Written by: Katy Meyers Emery

Primary Source: Bones Don’t Lie

Judith slaying Holofernes by Adam Ehlsheimer, from Wikimedia Commons

Judith slaying Holofernes by Adam Ehlsheimer, from Wikimedia Commons

Beheading was a popular mode of execution throughout human history- it is dramatic, final and is often part of a public display of power by the victors over the soon to be deceased. Whenever I think about this type of execution, I think back to the famous paintings of Judith slaying Holofernes. When I was a high school student, I took a summer art course where we had to do a large oil painting as our final project. I did a version of Judith slaying Holofernes, complete with a triumphant female in purple robes holding a bloodied sword and a decapitated head. Perhaps it isn’t surprising then that I’m a mortuary archaeologist… Moving on, decapitation and beheading actually have quite a long history, although it can be difficult to interpret this from the archaeological record. In addition to the execution style of head removal, we’ve seen certain cases where heads were removed after death as a form of ancestor veneration (see this article on Neolithic burials from the Near East and this one on gladiators), so the removal of the head cannot be assumed to mean something negative or violent- we need to look closely at the context and bioarchaeology.

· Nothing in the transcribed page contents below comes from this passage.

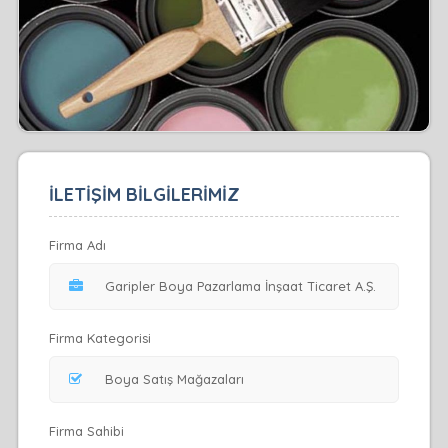
İLETİŞİM BİLGİLERİMİZ
Firma Adı
Firma Kategorisi
Firma Sahibi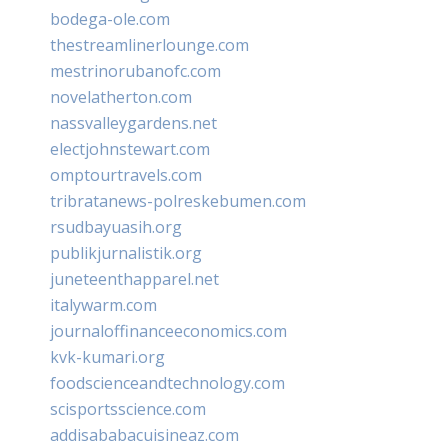
bodega-ole.com
thestreamlinerlounge.com
mestrinorubanofc.com
novelatherton.com
nassvalleygardens.net
electjohnstewart.com
omptourtravels.com
tribratanews-polreskebumen.com
rsudbayuasih.org
publikjurnalistik.org
juneteenthapparel.net
italywarm.com
journaloffinanceeconomics.com
kvk-kumari.org
foodscienceandtechnology.com
scisportsscience.com
addisababacuisineaz.com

First, let’s quickly review some terms. Decapitation comes from the Latin capitis- meaning head, and is the separation of the head from the body which results in death. Severing the head causes all other organs within the body to fail and deprives the brain of oxygen. Beheading in particular refers to an intentional decapitation- including murder or execution. These terms don’t refer to the method of decapitation, so it can be done with axe, sword, knife, wire, or guillotine. In beheadings, the act is carried out by a professional executioner known as a ‘headsman’.

A new article by Carty (2015) examines osteological evidence for decapitation from different skeletal assemblages from the Irish medieval period (6th to 16th century). Text from this period argues that decapitation was used primarily in warfare and as a form of punishment. Execution by beheading was performed with the individual either kneeling or standing in this period. Carty’s (2015) goal is to used the skeletal material to examine whether decapitation was occurring in this fashion, execution style, or if the finding of displaced skulls in the archaeological record might have another interpretation such as trophy display or ancestor veneration.

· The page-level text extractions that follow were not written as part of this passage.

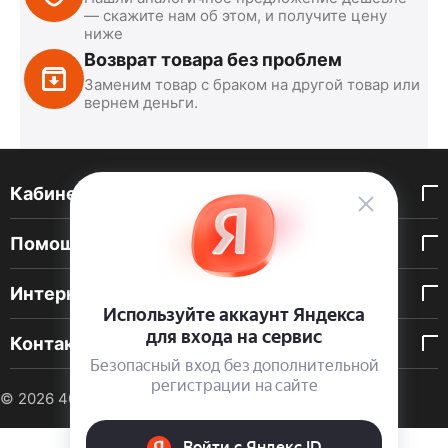
— скажите нам об этом, и получите цену
ниже
Возврат товара без проблем
Заменим товар с браком на другой товар или
вернем деньги.
Кабинет покупателя
Помощь покупателю
Интернет-магазин
Контакты
© 2026 40 DEN. Интернет-магазин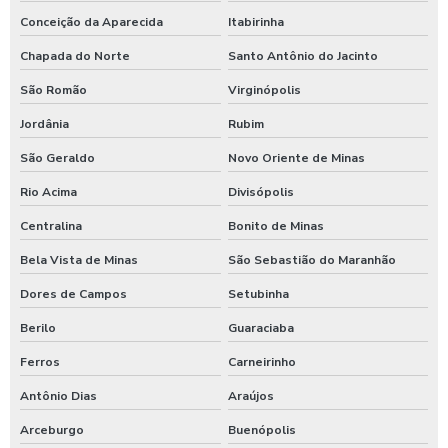
Conceição da Aparecida
Itabirinha
Chapada do Norte
Santo Antônio do Jacinto
São Romão
Virginópolis
Jordânia
Rubim
São Geraldo
Novo Oriente de Minas
Rio Acima
Divisópolis
Centralina
Bonito de Minas
Bela Vista de Minas
São Sebastião do Maranhão
Dores de Campos
Setubinha
Berilo
Guaraciaba
Ferros
Carneirinho
Antônio Dias
Araújos
Arceburgo
Buenópolis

The double burial of two adult males CCLXXX and CCLXXXI dating from AD 656 to 765 from Mount Gamble, Dublin both displaying evidence of decapitation with both skulls in situ (O’Donovan and Geber 2009, 73).

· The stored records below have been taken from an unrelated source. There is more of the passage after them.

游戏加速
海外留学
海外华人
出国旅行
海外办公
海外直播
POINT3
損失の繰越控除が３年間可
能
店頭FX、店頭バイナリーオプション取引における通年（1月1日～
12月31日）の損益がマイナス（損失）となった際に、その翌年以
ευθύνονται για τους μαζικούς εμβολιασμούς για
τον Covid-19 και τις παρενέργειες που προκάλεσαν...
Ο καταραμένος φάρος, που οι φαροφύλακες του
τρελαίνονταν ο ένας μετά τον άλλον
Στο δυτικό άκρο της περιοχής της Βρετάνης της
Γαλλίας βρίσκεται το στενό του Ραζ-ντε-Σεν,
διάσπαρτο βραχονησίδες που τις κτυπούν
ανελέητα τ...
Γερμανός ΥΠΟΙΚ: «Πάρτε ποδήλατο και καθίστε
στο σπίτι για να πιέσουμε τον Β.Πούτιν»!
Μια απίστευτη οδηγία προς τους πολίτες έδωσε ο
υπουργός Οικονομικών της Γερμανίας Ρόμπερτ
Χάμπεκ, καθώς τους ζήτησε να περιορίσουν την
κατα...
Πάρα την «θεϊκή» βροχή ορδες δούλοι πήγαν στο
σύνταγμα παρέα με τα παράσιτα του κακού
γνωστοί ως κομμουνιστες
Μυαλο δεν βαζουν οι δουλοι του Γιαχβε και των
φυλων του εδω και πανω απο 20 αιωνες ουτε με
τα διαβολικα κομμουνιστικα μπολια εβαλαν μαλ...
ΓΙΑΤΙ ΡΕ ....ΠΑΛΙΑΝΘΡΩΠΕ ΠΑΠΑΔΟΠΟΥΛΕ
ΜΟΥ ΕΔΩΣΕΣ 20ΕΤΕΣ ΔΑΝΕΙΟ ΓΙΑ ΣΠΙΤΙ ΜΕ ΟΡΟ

The double burial of two adult males CCLXXX and CCLXXXI dating from AD 656 to 765 from Mount Gamble, Dublin both displaying evidence of decapitation with both skulls in situ (O’Donovan and Geber 2009, 73).

The sample includes 30 different skeletal assemblages from Ireland dating from the 6th to 16th century, with each assemblage having between 13 and 1 individuals showing signs of decapitation. A total of 68 individuals had evidence for decapitation, including 55 males and 7 females. For each individual, Carty (2015) described the trauma in detail noting which bones were affected, direction of the blow, what weapon may have been employed, and general description of the cut marks. Individuals were also categorized by the location of their burial, age, sex, and time period.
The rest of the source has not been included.